Maybe Saveur.com or CooksIllustrated.com could be useful on an iPad, since you have a decent sized screen. I don't think Saveur requires any sort of subscription.


----------



## SpikeC (Apr 29, 2011)

After 2 seconds of searching, this came up:

Epicurious
&#8220;This app from award-winning food site Epicurious.com includes over 28,000 delicious, professionally tested recipes from renowned magazines such as Bon Appétit and Gourmet, popular cookbooks, top chefs, and leading restaurants.&#8221;

And it's free!


----------



## WildBoar (Apr 29, 2011)

SpikeC said:


> After 2 seconds of searching, this came up:
> 
> Epicurious
> &#8220;This app from award-winning food site Epicurious.com includes over 28,000 delicious, professionally tested recipes from renowned magazines such as Bon Appétit and Gourmet, popular cookbooks, top chefs, and leading restaurants.&#8221;
> ...


x2 -- my wife has this on her iPhone. But at the end of the day it's just a recipe search and storage...


----------



## rahimlee54 (Apr 29, 2011)

We use Epicurious app on the ipad in the kitchen it is pretty good. It is owned by the people that make Bon Appetit magazine, so you get those recipes and some others. There is another one called big oven but it costs and I am to cheap to try it out.


----------



## mr drinky (Apr 29, 2011)

I just bought an iPad and so far the cooking apps don't impress me that much, though Bittman's "How to Cook Everything" is my favorite. For instance, you can navigate to butter sauces and get recipes for the usual suspects. I think this app is still in the iPhone format though, but it is compatible for iPad -- just smaller. 

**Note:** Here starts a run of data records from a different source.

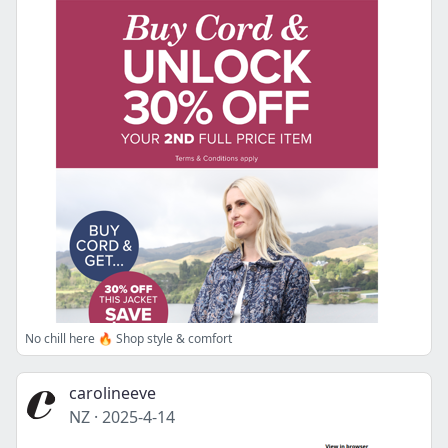
No chill here 🔥 Shop style & comfort
carolineeve
NZ
·
2025-4-14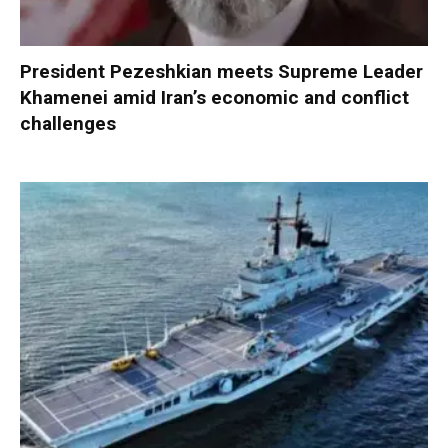
President Pezeshkian meets Supreme Leader
Khamenei amid Iran’s economic and conflict
challenges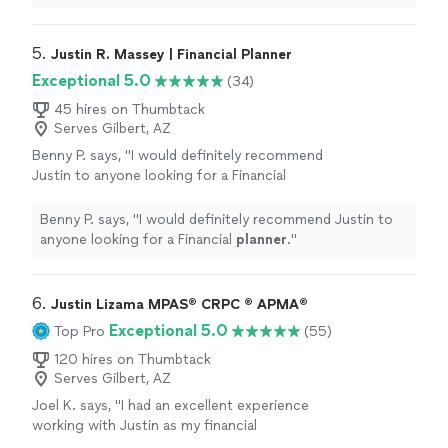
He asked me for my prior Tax year returns and
known CPA and Sally he passed away. I went to Tax
found errors in all the prior years and amended
Armour Inc. Jesus Soto prepared my current tax year in
them in which as a result provided me a
2018. He asked me for my prior Tax year returns and
5. 
Justin R. Massey | Financial Planner
unexpected, great refund"
See more
found errors in all the prior years and amended them in
Exceptional 5.0
(34)
which as a result provided me a unexpected, great
refund"
45 hires on Thumbtack
Serves Gilbert, AZ
Benny P. says, "
I would definitely recommend
Justin to anyone looking for a Financial
planner
.
"
See more
Benny P. says, "
I would definitely recommend Justin to
anyone looking for a Financial
planner
.
"
6. 
Justin Lizama MPAS® CRPC ® APMA®
Exceptional 5.0
Top Pro
(55)
120 hires on Thumbtack
Serves Gilbert, AZ
Joel K. says, "
I had an excellent experience
working with Justin as my financial
planner
.
"
See more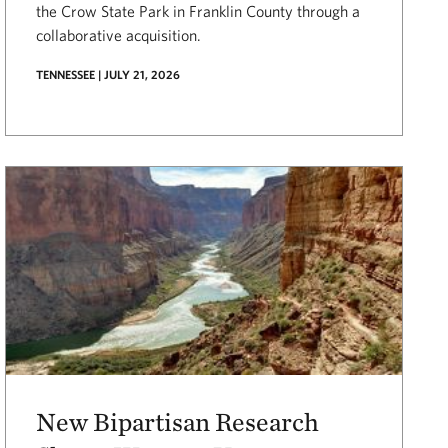
the Crow State Park in Franklin County through a
collaborative acquisition.
TENNESSEE | JULY 21, 2026
New Bipartisan Research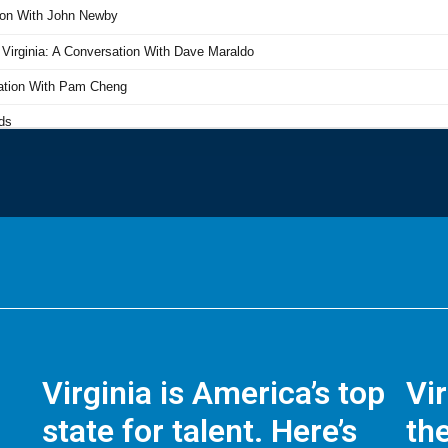
Virginia is America’s top
Vi
state for talent. Here’s
the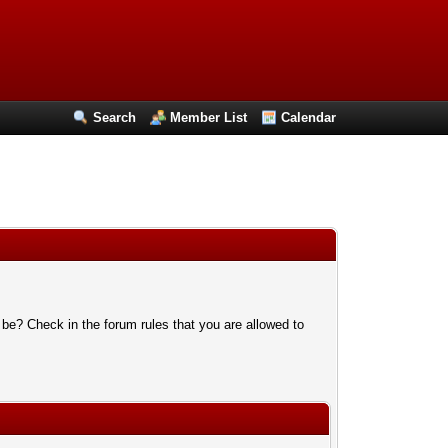
Search
Member List
Calendar
 be? Check in the forum rules that you are allowed to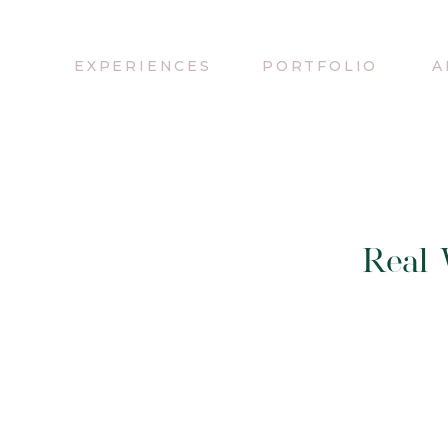
EXPERIENCES
PORTFOLIO
A
Real 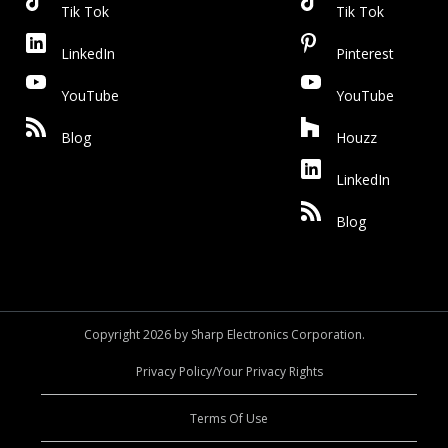
Tik Tok
Tik Tok
LinkedIn
Pinterest
YouTube
YouTube
Blog
Houzz
LinkedIn
Blog
Copyright 2026 by Sharp Electronics Corporation.
Privacy Policy/Your Privacy Rights
Terms Of Use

I'm not one for storing and rating recipes, so even though (Epi) Epicurious is slick and gets high marks, it isn't for me. With that said, the control panel searches on Epi work pretty well. Also Jamie Oliver has an app, but the recipes seem pretty limited. There is also All Recipes, which is growing fast that is probably worth a try. But the one app I am going to try is La Cucina Italiana. Again, it is only in iPhone format right now, and the iPad versions are only in Italian, but I think I would find their archive of Italian dishes useful to browse.

In the end, when I use a computer/iPad I usually just go to a search engine and perform my own search for recipe inspiration, adapt it, and then bookmark the recipe if it is worth it. I find Google/Bing searches to be more useful than most apps at this point.

k.


----------